Les activités de ce projet sont «la prévention de la migration précoce des enfants par l’éducation, la facilitation de l’insertion des enfants à l’école et dans des familles, la facilitation de l’acquisition de pièces d’état civil et la création d’activités génératrices de revenus pour décourager les jeunes candidats à l’émigration irrégulière».

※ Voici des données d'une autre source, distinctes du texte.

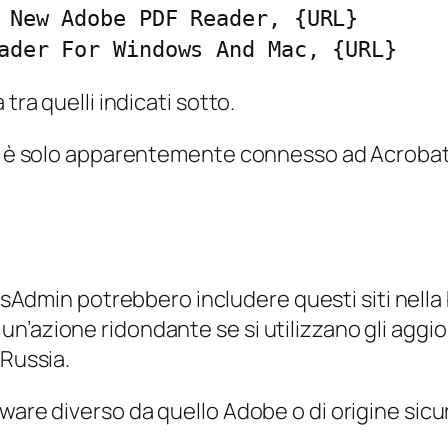
 New Adobe PDF Reader, {URL}
ader For Windows And Mac, {URL}
tra quelli indicati sotto.
e è solo apparentemente connesso ad Acrobat Re
ysAdmin potrebbero includere questi siti nella blac
’azione ridondante se si utilizzano gli aggiorn
 Russia.
ware diverso da quello Adobe o di origine sicu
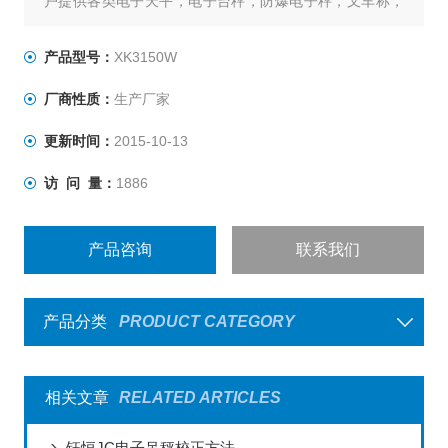
户提供各类电子天平，电子台秤，防爆电子秤，叉车称，
称重仪表及各类衡器配件的加工制造及维修；上海，嘉
兴，昆山，杭州，南京，合肥，重庆，北京，天津，河北
产品型号：
XK3150W
全国联网服务，不用再为售后烦恼，让您称心如意。
厂商性质：
生产厂家
更新时间：
2015-10-13
访 问 量：
1886
产品咨询
联系我们
产品分类
PRODUCT CATEGORY
相关文章
RELATED ARTICLES
钰恒JC电子吊秤校正方法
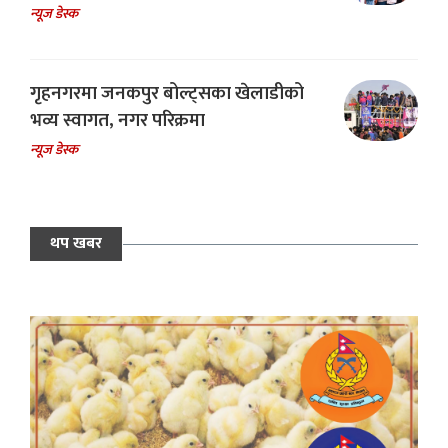
न्यूज डेस्क
गृहनगरमा जनकपुर बोल्ट्सका खेलाडीको
भव्य स्वागत, नगर परिक्रमा
न्यूज डेस्क
थप खबर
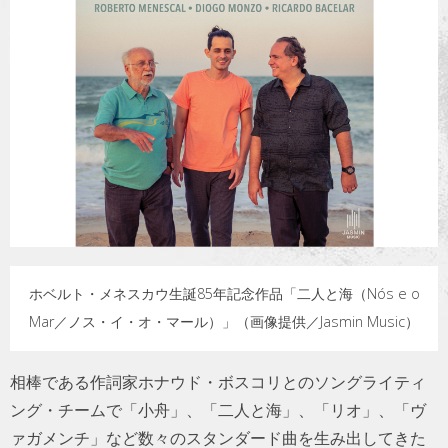
トラベル
サッカー
PEOPLE
ビジネス
コラム
ホベルト・メネスカウ生誕85年記念作品「二人と海（Nós e o
Mar／ノス・イ・オ・マール）」（画像提供／Jasmin Music）
相棒である作詞家ホナウド・ボスコリとのソングライティ
ング・チームで「小舟」、「二人と海」、「リオ」、「ヴ
ァガメンチ」など数々のスタンダード曲を生み出してきた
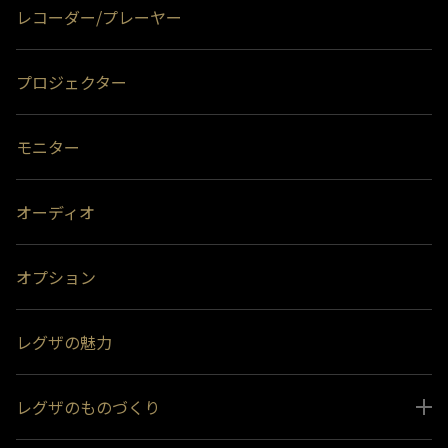
レコーダー/プレーヤー
プロジェクター
モニター
オーディオ
オプション
レグザの魅力
レグザのものづくり
スペシャルコンテンツ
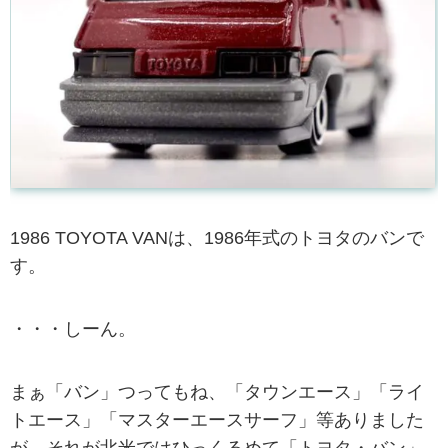
1986 TOYOTA VANは、1986年式のトヨタのバンで
す。
・・・しーん。
まぁ「バン」つってもね、「タウンエース」「ライ
トエース」「マスターエースサーフ」等ありました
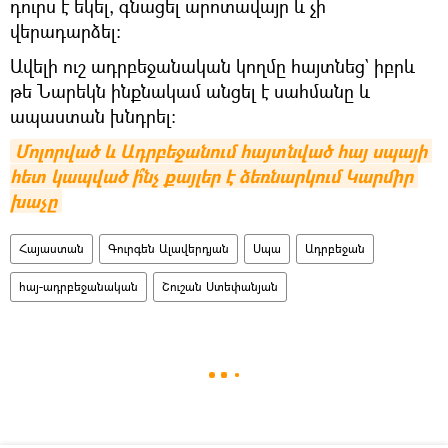
դուրս է եկել, գնացել արոտավայր և չի
վերադարձել։
Ավելի ուշ ադրբեջանական կողմը հայտնեց` իբրև
թե Նարեկն ինքնակամ անցել է սահմանը և
ապաստան խնդրել։
Մոլորված և Ադրբեջանում հայտնված հայ սպայի 
հետ կապված ի՞նչ քայլեր է ձեռնարկում Կարմիր 
խաչը
Հայաստան
Գուրգեն Ալավերդյան
Սպա
Ադրբեջան
հայ-ադրբեջանական
Շուշան Ստեփանյան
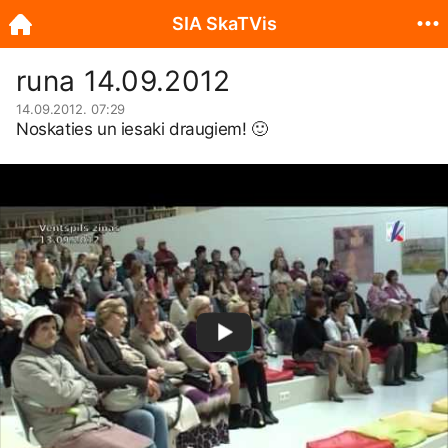
SIA SkaTVis
runa 14.09.2012
14.09.2012. 07:29
Noskaties un iesaki draugiem!
🙂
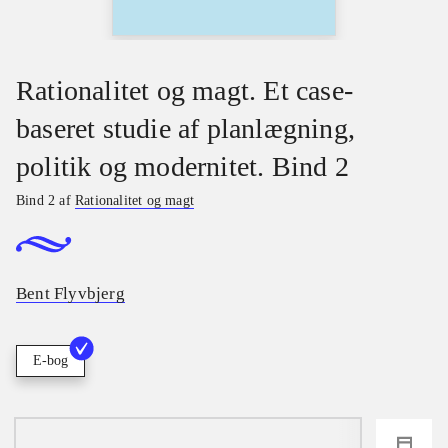
Rationalitet og magt. Et case-
baseret studie af planlægning,
politik og modernitet. Bind 2
Bind 2 af
Rationalitet og magt
Bent Flyvbjerg
E-bog
loading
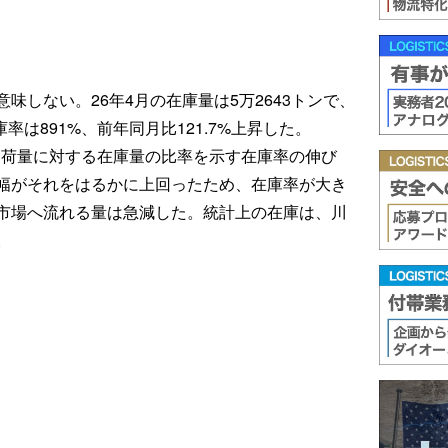
味しない。26年4月の在庫量は5万2643トンで、
率は891%、前年同月比121.7%上昇した。
、出荷量に対する在庫量の比率を示す在庫率の伸び
幅がそれをはるかに上回ったため、在庫率が大き
市場へ流れる量は急減した。統計上の在庫は、川
。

Suivre de près les migrants de retour
La principale action en faveur des migrants de retour, généralement initiée par l’Etat et les partenaires non-étatiques, est leur insertion sociale. «On ne fait jamais attention à leur personnalité nouvelle, au changement de comportement, au nouveau look, aux types de débats qu’ils animent avec leurs amis, leurs jeunes frères et sœurs», a noté André Sambou, coordonnateur départemental du Centre conseil pour adolescents. Se faisant plus précis, il a ajouté : «Après avoir séjourné plusieurs mois ou an­nées dans un pays du Maghreb ou de l’Afrique de l’Ouest, on ne peut pas savoir dans quel environnement social et culturel le migrant vivait, quelles influences il a subies et quel degré d’influence pourrait-il avoir sur ses interlocuteurs, ses jeunes frères et sœurs etc. Ils pourraient nous valoir beaucoup de regrets et d’insatisfactions.»
Pour ce moniteur des collectivités éducatives, il est important de suivre de près ces migrants. André Sambou s’exprimait en marge de l’atelier de lancement de la phase 2 du Projet migration précoce des enfants d’Enda jeunesse action.